On the way, we passed lots of very full camping grounds and we suddenly realised that we might have made a mistake coming to such a popular holiday destination at a peak time. 

Road to Jajce
Our worst fears were realised when we pulled into our camp to discover they would not let us in because it was absolutely full, and everyone was jam-packed in like sardines! 

Not good!

It was extremely hot so we parked up to decide what to do. 

Jajce camp
After a lot of thought, looking at maps etc, we decided that the Croatian coast in August was not the place we wanted to be as it would not be relaxing. 

So reluctantly, we turned inland to go back to Bosnia and the humid rainy weather.

Jajce-Pliva Lake watermills
Rather than drive over the mountains again in the rain at night, we overnighted in a hotel car park by a river in a little Croatian town called Trilj.

Next day, we drove the misty mountains into Jajce, a small Bosnian town with a waterfall, lakes and our next camp site. 

Unfortunately, there had been rain for ten days and most of the camp was under water.

Jajce camp Bosanski Lonac
Feeling that the weather fairy had deserted us, we picked the driest spot and parked, grateful to be off the road.

A few hours later a little white van hove into view and it was our English friends, Simon and April again! 

It was lovely to see them, and as the rain had stopped we all walked around the lake to a local restaurant for dinner and had a lovely evening. 
Jajce waterfall

It rained again in the night and the next day they headed off to Croatia seeking sun.

We wished them farewell and good luck in finding a camping spot!
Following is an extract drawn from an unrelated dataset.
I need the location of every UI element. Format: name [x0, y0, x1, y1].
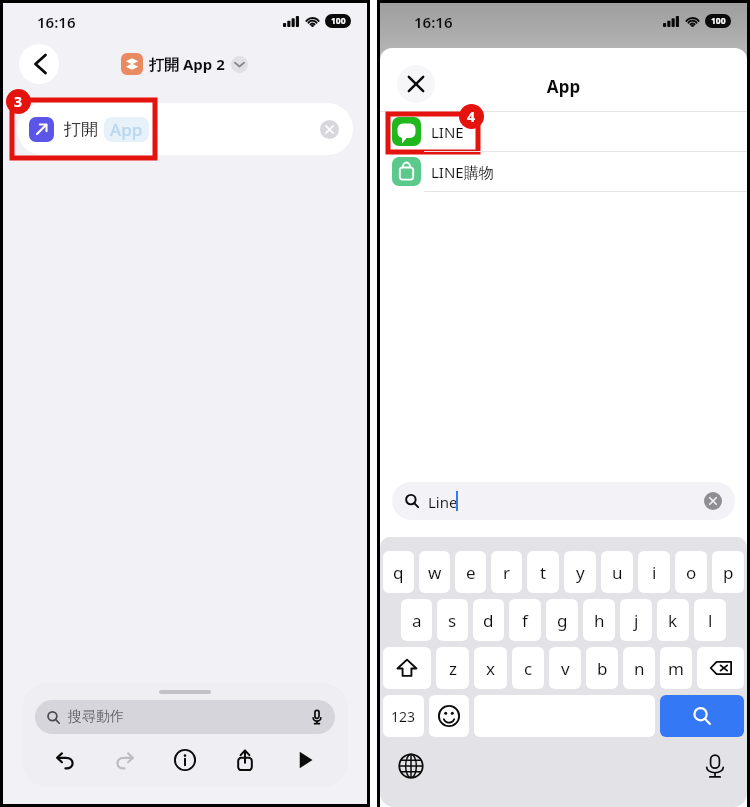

We stayed in Jajce.

We endured a bit more rain and cooler weather, then it fined up and the days became full of sun and very warm. 

Jajce fortress
This gave us a chance to relax as well doing stuff to get Vanni ready for sale, like washing all the curtains – a big job but boy did they look good afterwards!
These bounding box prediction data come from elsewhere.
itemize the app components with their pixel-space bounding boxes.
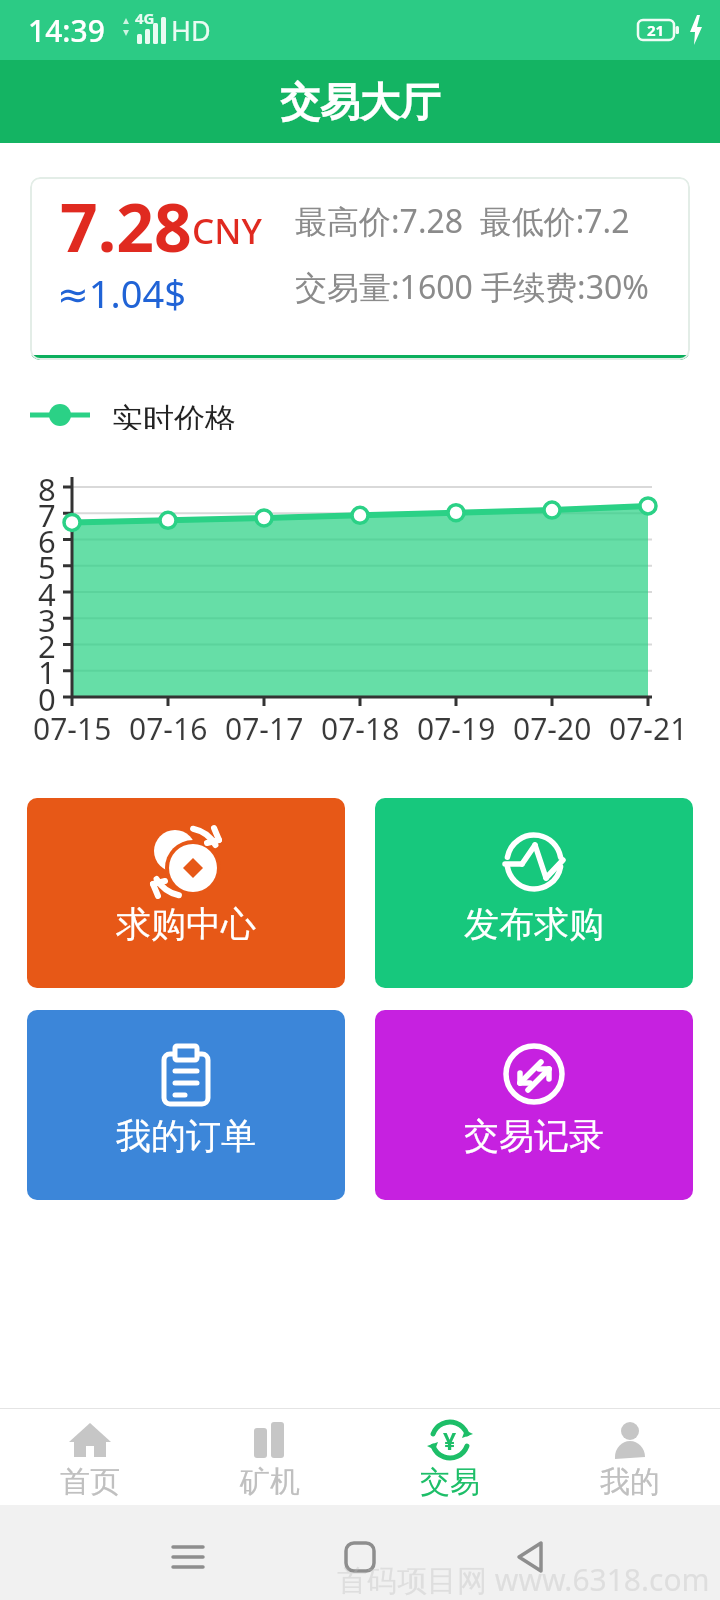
staticText: 3: [38, 599, 56, 641]
staticText: 4G: [135, 8, 155, 28]
button[interactable]: 7.28: [30, 177, 690, 360]
staticText: 交易大厅: [280, 77, 440, 127]
staticText: 实时价格: [112, 400, 236, 430]
staticText: 矿机: [240, 1463, 300, 1501]
staticText: 07-20: [513, 708, 592, 749]
staticText: 07-18: [321, 708, 400, 749]
staticText: 07-17: [225, 708, 304, 749]
staticText: 5: [38, 546, 56, 588]
staticText: 07-21: [609, 708, 688, 749]
button[interactable]: 我的订单: [27, 1010, 345, 1200]
staticText: ≈1.04$: [57, 267, 186, 319]
staticText: 07-15: [33, 708, 112, 749]
button[interactable]: 我的: [540, 1409, 720, 1505]
staticText: HD: [171, 12, 211, 49]
staticText: 21: [647, 20, 665, 40]
staticText: 交易记录: [464, 1114, 604, 1158]
staticText: 交易量:1600 手续费:30%: [295, 265, 649, 309]
staticText: 发布求购: [464, 902, 604, 946]
staticText: 7.28: [60, 181, 192, 271]
staticText: 1: [38, 651, 56, 693]
button[interactable]: 首页: [0, 1409, 180, 1505]
staticText: 首码项目网 www.6318.com: [337, 1559, 710, 1600]
staticText: 4: [38, 573, 56, 615]
staticText: 我的: [600, 1463, 660, 1501]
staticText: 求购中心: [116, 902, 256, 946]
button[interactable]: 矿机: [180, 1409, 360, 1505]
staticText: 07-19: [417, 708, 496, 749]
staticText: 7: [38, 494, 56, 536]
staticText: 0: [38, 678, 56, 720]
button[interactable]: 发布求购: [375, 798, 693, 988]
staticText: 14:39: [28, 10, 105, 51]
staticText: 最高价:7.28 最低价:7.2: [295, 199, 630, 243]
staticText: CNY: [192, 207, 262, 255]
staticText: 07-16: [129, 708, 208, 749]
staticText: 8: [38, 468, 56, 510]
button[interactable]: 交易记录: [375, 1010, 693, 1200]
staticText: 首页: [60, 1463, 120, 1501]
button[interactable]: 求购中心: [27, 798, 345, 988]
staticText: 6: [38, 520, 56, 562]
staticText: 2: [38, 625, 56, 667]
staticText: ¥: [443, 1425, 457, 1456]
button[interactable]: ¥: [360, 1409, 540, 1505]
staticText: 我的订单: [116, 1114, 256, 1158]
staticText: 交易: [420, 1463, 480, 1501]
We bought a few essentials at the local store to keep us going, including a bottle of local white wine. 

It was very cheap and we had a giggle when we went to open it as it had a top like a bottle of beer!
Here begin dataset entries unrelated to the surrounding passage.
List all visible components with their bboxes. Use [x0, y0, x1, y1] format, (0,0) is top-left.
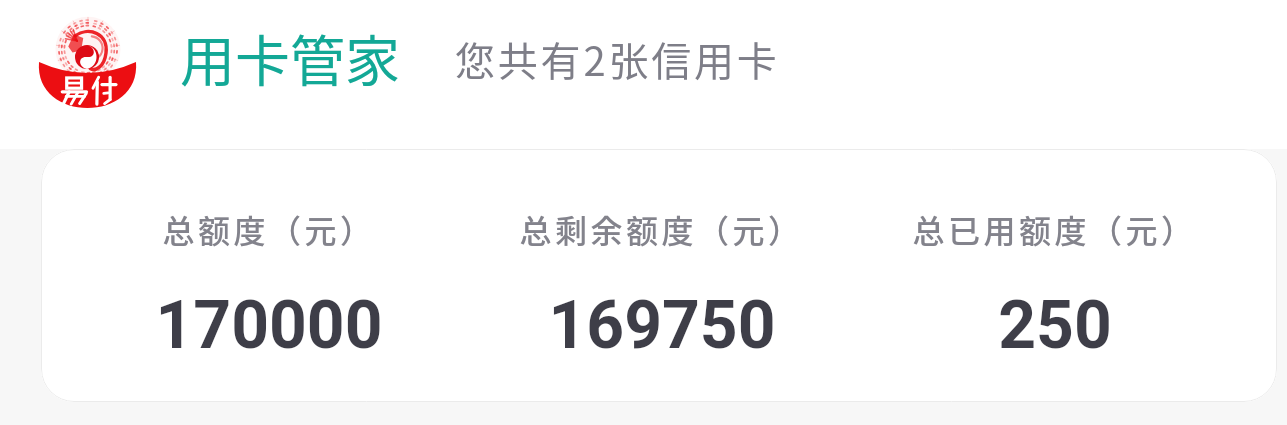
staticText: 总已用额度（元）	[912, 206, 1197, 252]
staticText: 用卡管家	[180, 17, 401, 97]
button[interactable]: 总已用额度（元）	[858, 149, 1251, 402]
button[interactable]: 总剩余额度（元）	[465, 149, 858, 402]
button[interactable]: 您共有2张信用卡	[455, 30, 780, 88]
staticText: 250	[998, 287, 1112, 364]
staticText: 您共有2张信用卡	[455, 30, 780, 88]
staticText: 总额度（元）	[162, 206, 376, 252]
button[interactable]: 用卡管家	[180, 17, 401, 97]
button[interactable]: 总额度（元）	[72, 149, 465, 402]
button[interactable]: 易付 logo	[39, 19, 136, 109]
staticText: 169750	[548, 287, 776, 364]
staticText: 170000	[155, 287, 383, 364]
staticText: 总剩余额度（元）	[519, 206, 804, 252]
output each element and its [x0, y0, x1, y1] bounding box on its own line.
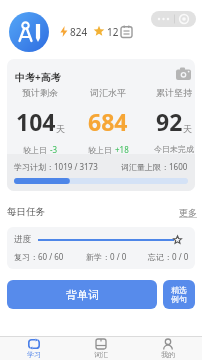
staticText: 精选 例句	[171, 285, 187, 305]
button[interactable]: 精选 例句	[163, 280, 195, 309]
staticText: 中考+高考	[15, 70, 61, 84]
staticText: 词汇水平	[90, 87, 126, 98]
staticText: 104	[16, 106, 56, 137]
staticText: 92	[156, 106, 183, 137]
button[interactable]: 学习	[0, 338, 67, 360]
staticText: 忘记：0 / 0	[148, 251, 189, 262]
button[interactable]: 我的	[134, 338, 201, 360]
button[interactable]: 更多	[179, 207, 197, 218]
staticText: 背单词	[66, 288, 99, 302]
staticText: 预计剩余	[22, 87, 58, 98]
staticText: 新学：0 / 0	[86, 251, 127, 262]
staticText: 较上日	[88, 144, 115, 155]
staticText: 学习计划：1019 / 3173	[14, 161, 98, 172]
staticText: +18	[115, 144, 129, 155]
staticText: 天	[56, 123, 65, 134]
button[interactable]	[9, 12, 49, 52]
staticText: 复习：60 / 60	[14, 251, 64, 262]
staticText: 词汇	[94, 350, 108, 359]
staticText: 累计坚持	[156, 87, 192, 98]
staticText: -3	[50, 144, 58, 155]
staticText: 学习	[27, 350, 41, 359]
staticText: 词汇量上限：1600	[121, 161, 188, 172]
button[interactable]	[151, 11, 196, 27]
staticText: 较上日	[23, 144, 50, 155]
button[interactable]: 词汇	[67, 338, 134, 360]
staticText: 12	[107, 25, 119, 39]
staticText: 进度	[14, 234, 31, 245]
staticText: 今日未完成	[154, 144, 194, 154]
staticText: 824	[70, 25, 88, 39]
staticText: 天	[183, 123, 192, 134]
button[interactable]: 背单词	[7, 280, 157, 309]
staticText: 每日任务	[7, 206, 45, 218]
staticText: 我的	[161, 350, 175, 359]
staticText: 684	[88, 106, 128, 137]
It tasted OK but a little sweet for our taste.

The camp was near a wonderful lake and park and we enjoyed several walks around it, viewing the ancient watermills there.  

The camp also had a good restaurant serving traditional food.

 On our first visit, the chef cooked outside a dish called “sača”, which is veal cutlets and vegetables slow cooked in a big metal dish sitting on heated bricks and covered with hot coals – absolutely delicious!

Another night Marg had grilled trout and Leigh had “Bosanski Lonac” a traditional meat and vege dish served in a clay pot.

The next day there was supposed to be a storm coming, but the sky looked clear and it was hot and muggy, so we hopped on our bikes and had a lovely ride alongside the river and its several waterfalls, into the centre of Jajce.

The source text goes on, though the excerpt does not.